Note: When reading file-data of an FATEntry, files are not stored continuously.

TableBlocks may intercept the file stream and must be skipped. So when reading filedata you must abstract away table blocks. This means when reading a file, you must skip all table blocks as if they did not exist and skip over them to simulate continuous files

So offsets such as:

[0,4096],[2097152,2101248],[4194304,4198400],...,[TableIndex * 4096,TableIndex * 4096 + 4096]

must be skipped over

Some info on TimeStamp: To convert this 64 bit integer to the more standardized time_t variable simply divide the 64-bit integer by 10000000UL and subtract by 11644473600ULL. FILETIME is the number of 100-nanosecond intervals since January 1, 1601 while time_t is the number of 1-second intervals since January 1, 1970. If you're writing a multi-platform library it's best to use the more standardized time_t format when available as most functions converting timestamps into strings use the time_t format.

time_t filetime_to_time_t(std::uint64_t Time)
	return Time / 10000000ULL - 11644473600ULL;

The root directory of the VFS will always start at block index 2. This will always be the position of the first FATBlock containing 64 FatEntries of the root folder.

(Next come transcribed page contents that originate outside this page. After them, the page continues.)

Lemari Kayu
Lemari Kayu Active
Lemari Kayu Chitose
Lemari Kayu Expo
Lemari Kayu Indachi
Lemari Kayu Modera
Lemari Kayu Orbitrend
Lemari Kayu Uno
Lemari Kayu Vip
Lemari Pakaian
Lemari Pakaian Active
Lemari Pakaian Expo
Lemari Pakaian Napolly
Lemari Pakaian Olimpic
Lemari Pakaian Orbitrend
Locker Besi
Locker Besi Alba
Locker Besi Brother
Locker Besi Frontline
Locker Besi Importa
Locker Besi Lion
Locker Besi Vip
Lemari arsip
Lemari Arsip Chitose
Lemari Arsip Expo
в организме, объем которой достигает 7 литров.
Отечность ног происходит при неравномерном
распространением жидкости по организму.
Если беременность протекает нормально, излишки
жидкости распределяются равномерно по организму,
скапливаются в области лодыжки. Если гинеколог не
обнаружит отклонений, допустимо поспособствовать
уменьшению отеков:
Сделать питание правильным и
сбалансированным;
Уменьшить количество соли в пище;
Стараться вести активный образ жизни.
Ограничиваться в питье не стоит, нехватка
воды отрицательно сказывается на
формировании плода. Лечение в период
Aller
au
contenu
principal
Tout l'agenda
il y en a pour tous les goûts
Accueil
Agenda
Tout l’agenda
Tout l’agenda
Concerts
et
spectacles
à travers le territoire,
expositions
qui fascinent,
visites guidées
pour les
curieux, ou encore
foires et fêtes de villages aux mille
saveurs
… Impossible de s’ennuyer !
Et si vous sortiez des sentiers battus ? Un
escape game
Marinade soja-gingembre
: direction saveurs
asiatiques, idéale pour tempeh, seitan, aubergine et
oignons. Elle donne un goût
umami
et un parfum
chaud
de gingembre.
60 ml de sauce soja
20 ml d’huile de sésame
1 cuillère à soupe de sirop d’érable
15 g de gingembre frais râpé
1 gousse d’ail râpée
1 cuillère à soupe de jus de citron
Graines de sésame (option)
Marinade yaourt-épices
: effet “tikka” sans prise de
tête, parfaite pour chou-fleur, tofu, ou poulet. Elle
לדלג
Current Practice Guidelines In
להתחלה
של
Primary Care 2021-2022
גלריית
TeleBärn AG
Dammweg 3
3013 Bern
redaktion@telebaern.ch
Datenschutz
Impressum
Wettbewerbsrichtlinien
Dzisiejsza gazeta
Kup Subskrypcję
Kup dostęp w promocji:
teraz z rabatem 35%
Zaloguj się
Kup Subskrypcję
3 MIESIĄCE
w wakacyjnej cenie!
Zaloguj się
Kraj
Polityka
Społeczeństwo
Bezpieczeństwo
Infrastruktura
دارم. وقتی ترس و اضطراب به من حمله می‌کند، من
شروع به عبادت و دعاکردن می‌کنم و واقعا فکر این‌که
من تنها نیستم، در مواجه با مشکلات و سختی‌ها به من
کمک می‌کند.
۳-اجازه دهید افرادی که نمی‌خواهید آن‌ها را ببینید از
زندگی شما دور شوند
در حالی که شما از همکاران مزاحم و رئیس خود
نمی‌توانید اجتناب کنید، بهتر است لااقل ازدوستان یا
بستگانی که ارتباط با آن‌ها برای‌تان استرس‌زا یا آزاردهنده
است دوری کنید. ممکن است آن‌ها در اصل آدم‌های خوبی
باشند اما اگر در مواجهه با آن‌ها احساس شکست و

If the Flags variable of the FATEntry structure is 0 the entry is considered to be unused. The full hierarchy of files can be traversed simply by iterating through all 64 entries of the FatBlock within block index 2 and stopping at the entry whose Flags variable is set to 0. If any of the 64 FATEntries is a folder, then recursively iterate at the 64 FatEntries at the Block variable. If the entry is a file then simply go to the starting block index and read Size amount of bytes continuously, decrypting appropriate Data-Blocks along the way should Size be larger than 1 block(0x1000 bytes). Padded bytes within a block will always be 0.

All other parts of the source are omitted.